В реконструкции самое важное — воспитание. Поэтому про книгу я скорее шучу. Это неправильный подход: вот тебе книжка с чертежами, вот тебе список магазинов. Человек должен приложить максимум усилий, включать голову, читать. И это основная польза реконструкции. Самое главное — это процесс. Потому что вот фестиваль с боевыми действиями — это скорее подитог. Фестиваль занимает день-два, а реконструкцию делаешь год и больше.
Фотографии предоставлены Дмитрием Антоновым
— Мы все больше говорим про мужчин в реконструкции, а как обстоят дела с девушками. Особенно это касается военных фестивалей, где женщин значительно меньше.
— К сожалению, фестивали бывают очень разного уровня, в том числе совсем непрофессиональные. А бывают фестивали очень высокого уровня с реконструкцией не военной, а гражданской — те же свадьбы и балы. Когда девушки шьют по 10 платьев потрясающего уровня реконструкции на разные балы. Я прямо иногда снимаю шляпу.
Кроме того, есть реконструкции исторических технологий: литье, ткачество. Просто это меньше можно использовать в контексте реконструкций XIX–XX веков.
При реконструкции Первой мировой войны, да и Наполеоники, большой вопрос вызывают девушки на поле. В случае французской армии были прецеденты воевавших женщин, а у нас, пожалуй, только Дурова. Потому что медсестры — это отдельная тема, они не шли напрямую в бой, они не были на первой линии. Для этого на поле были санитары, которые выносили раненых и передавали в госпиталя. Вот еще и поэтому на Первую мировую меньше народу. Если в том же Средневековье женщины могут участвовать в реконструкции быта, антуража, то в военных лагерях начала XX века им для этого нет места. И на таких фестивалях, как «Гумбинненское сражение», дамам, увы, просто нечего делать.
Автор Янина Белова
— Дмитрий, ты вначале немного затронул тему оригинальных вещей в реконструкции. Расскажи про свою коллекцию исторических находок.
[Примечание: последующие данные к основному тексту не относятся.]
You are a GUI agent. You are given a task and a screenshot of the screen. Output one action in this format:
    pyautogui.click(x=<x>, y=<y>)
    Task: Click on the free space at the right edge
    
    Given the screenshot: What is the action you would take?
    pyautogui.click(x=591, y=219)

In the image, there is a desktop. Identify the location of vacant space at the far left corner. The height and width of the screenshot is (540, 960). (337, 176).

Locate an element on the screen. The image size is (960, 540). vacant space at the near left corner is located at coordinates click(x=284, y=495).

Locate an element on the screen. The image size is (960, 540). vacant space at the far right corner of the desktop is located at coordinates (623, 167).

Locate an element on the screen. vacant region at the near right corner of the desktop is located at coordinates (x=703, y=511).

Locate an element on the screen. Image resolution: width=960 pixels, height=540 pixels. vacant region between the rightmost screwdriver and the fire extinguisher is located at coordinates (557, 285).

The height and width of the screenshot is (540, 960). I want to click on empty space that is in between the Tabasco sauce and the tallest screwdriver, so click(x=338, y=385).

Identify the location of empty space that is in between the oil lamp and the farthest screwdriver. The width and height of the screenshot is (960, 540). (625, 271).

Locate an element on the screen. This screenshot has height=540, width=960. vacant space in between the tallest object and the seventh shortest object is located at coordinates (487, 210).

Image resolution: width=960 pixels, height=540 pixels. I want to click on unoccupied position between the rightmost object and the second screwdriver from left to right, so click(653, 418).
— С точки зрения ПМВ таких предметов, которыми я бы очень дорожил, наверное нет. Все это сложно приобрести и стоит дорого. Но, как правило, все это вещи не уникальные и при желании возобновимые. Все самое интересное как раз не в оригинальных вещах. Мне нужно было сделать копии, реплики оригинальных вещей, не имея оригиналов в руках. И пришлось потратить очень много средств для того, чтобы приобретать на аукционах и в специализированных магазинах оригинальные вещи. После этого судьба этих предметов будет приятная для меня — когда образцы перестанут быть нужны, я передам их безвозмездно в музей. Думаю, они поедут в Царское Село, музей Первой мировой войны.
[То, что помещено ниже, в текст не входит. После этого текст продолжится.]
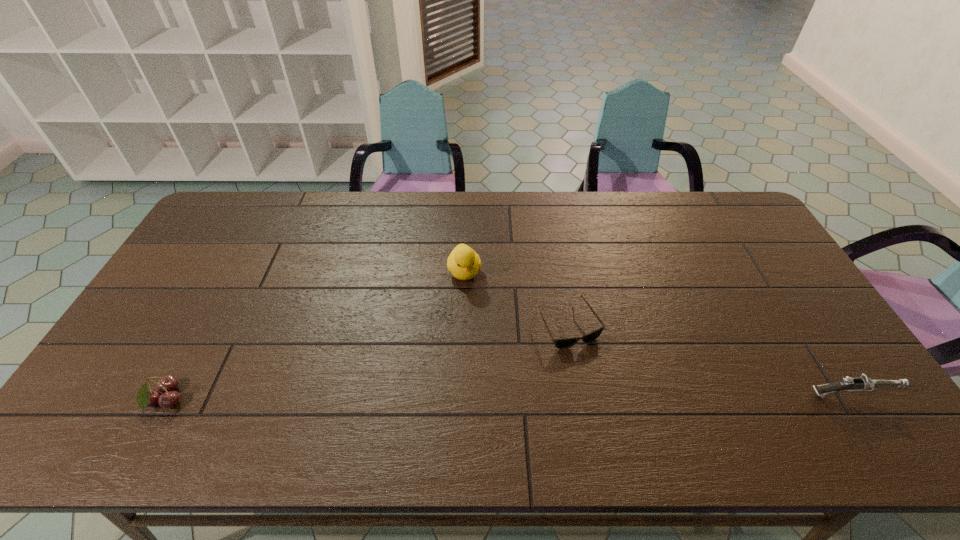 The width and height of the screenshot is (960, 540). Find the location of `free region located 0.100m on the lenses of the second object from right to left`. free region located 0.100m on the lenses of the second object from right to left is located at coordinates (600, 380).

The width and height of the screenshot is (960, 540). I want to click on vacant space located 0.150m on the lenses of the second object from right to left, so click(x=610, y=396).

Where is `free space located on the lenses of the second object from right to left`? This screenshot has height=540, width=960. free space located on the lenses of the second object from right to left is located at coordinates (608, 393).

This screenshot has height=540, width=960. In order to click on cherry located in the near edge section of the desktop in this screenshot , I will do `click(146, 397)`.

I want to click on gun at the near edge, so click(x=862, y=383).

Locate an element on the screen. The width and height of the screenshot is (960, 540). object positioned at the left edge is located at coordinates coord(146,397).

This screenshot has width=960, height=540. What are the coordinates of `object at the right edge` in the screenshot? It's located at (862, 383).

Locate an element on the screen. object at the near left corner is located at coordinates (146, 397).

This screenshot has width=960, height=540. I want to click on object positioned at the near right corner, so click(x=862, y=383).

The height and width of the screenshot is (540, 960). In the image, there is a desktop. What are the coordinates of `free region at the far edge` in the screenshot? It's located at coord(350,226).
Фотографии предоставлены агентством исторических проектов «Ратоборцы»
— А какое соотношение оригиналов и копий на этот период?
— Оригинальных вещей используется немного, просто потому что многие не нужны. Ну, например, все СХП — оружие, стреляющее холостыми патронами — не производится фабрично, а делается из старых ММГ образцов. А вот кавалерия — тема сложная сама по себе, потому что очень много разнообразных предметов, которые относятся не только к униформе и снаряжению человека, но и к снаряжению коня
Винтовки, шпаги, штыки всегда, как правило, оригинальные. Потому что это высокотехнологичное производство, а значит, сложно сделать копию. К оригиналам также обычно относятся такие предметы, как фонари, часы того времени. У них не очень высокая стоимость, и сейчас такие вещи не в ходу, они больше не производятся. Оригинальными могут быть и какие-то мелкие аксессуары. У солдата очень много всякий интересных предметов: ложки, расчески, другие предметы быта. Всегда интересно показать жизнь того времени в более полном объеме. Но у меня очень небольшое количество оригинальных предметов. И если у меня будет возможность заменить их на реплики, то я с большим удовольствием это сделаю.